- Problem to solve:
Repeat the lines below exactly as they appear, but leave out the images.

- Provided entries:
|---|
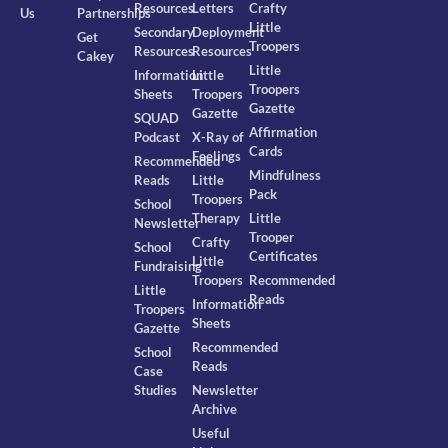
Resources
Letters
Crafty
Us
Partnerships
Little
Secondary
Deployment
Get
Troopers
Resources
Resources
Cakey
Little
Information
Little
Troopers
Sheets
Troopers
Gazette
Gazette
SQUAD
Affirmation
Podcast
X-Ray of
Cards
Feelings
Recommended
Mindfulness
Reads
Little
Pack
Troopers
School
Therapy
Little
Newsletter
Trooper
Crafty
School
Certificates
Little
Fundraising
Troopers
Recommended
Little
Reads
Information
Troopers
Sheets
Gazette
Recommended
School
Reads
Case
Studies
Newsletter
Archive
Useful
|---|
- Problem solution:
Resources
Letters
Crafty
Us
Partnerships
Little
Secondary
Deployment
Get
Troopers
Resources
Resources
Cakey
Little
Information
Little
Troopers
Sheets
Troopers
Gazette
Gazette
SQUAD
Affirmation
Podcast
X-Ray of
Cards
Feelings
Recommended
Mindfulness
Reads
Little
Pack
Troopers
School
Therapy
Little
Newsletter
Trooper
Crafty
School
Certificates
Little
Fundraising
Troopers
Recommended
Little
Reads
Information
Troopers
Sheets
Gazette
Recommended
School
Reads
Case
Studies
Newsletter
Archive
Useful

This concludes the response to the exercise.